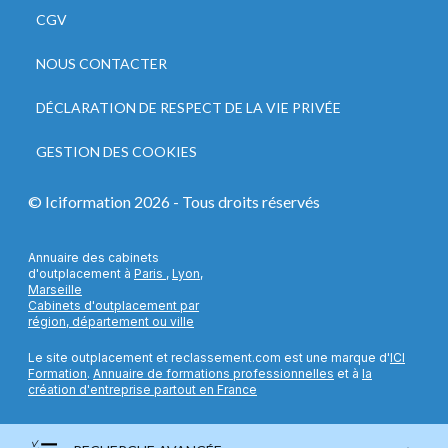
CGV
NOUS CONTACTER
DÉCLARATION DE RESPECT DE LA VIE PRIVÉE
GESTION DES COOKIES
© Iciformation
2026
- Tous droits réservés
Annuaire des cabinets
d'outplacement à
Paris
,
Lyon
,
Marseille
Cabinets d'outplacement par
région, département ou ville
Le site outplacement et reclassement.com est une marque d'
ICI
Formation
.
Annuaire de formations professionnelles
et à
la
création d'entreprise partout en France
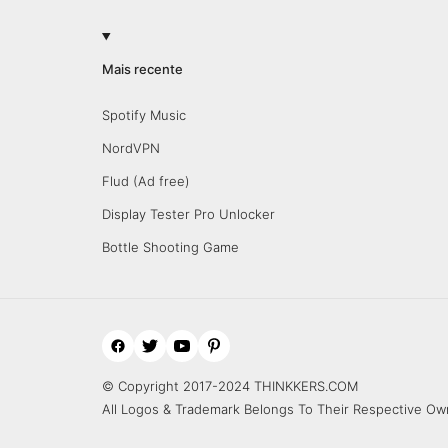
Mais recente
Spotify Music
NordVPN
Flud (Ad free)
Display Tester Pro Unlocker
Bottle Shooting Game
© Copyright 2017-2024 THINKKERS.COM
All Logos & Trademark Belongs To Their Respective Ow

------------------------------------

YOUR OBJECTIVE
The expected output is the full data above, reproduced exactly with no images.

SOLUTION FOR THIS PROBLEM
CGV
NOUS CONTACTER
DÉCLARATION DE RESPECT DE LA VIE PRIVÉE
GESTION DES COOKIES
© Iciformation
2026
- Tous droits réservés
Annuaire des cabinets
d'outplacement à
Paris
,
Lyon
,
Marseille
Cabinets d'outplacement par
région, département ou ville
Le site outplacement et reclassement.com est une marque d'
ICI
Formation
.
Annuaire de formations professionnelles
et à
la
création d'entreprise partout en France
Mais recente
Spotify Music
NordVPN
Flud (Ad free)
Display Tester Pro Unlocker
Bottle Shooting Game
© Copyright 2017-2024 THINKKERS.COM
All Logos & Trademark Belongs To Their Respective Ow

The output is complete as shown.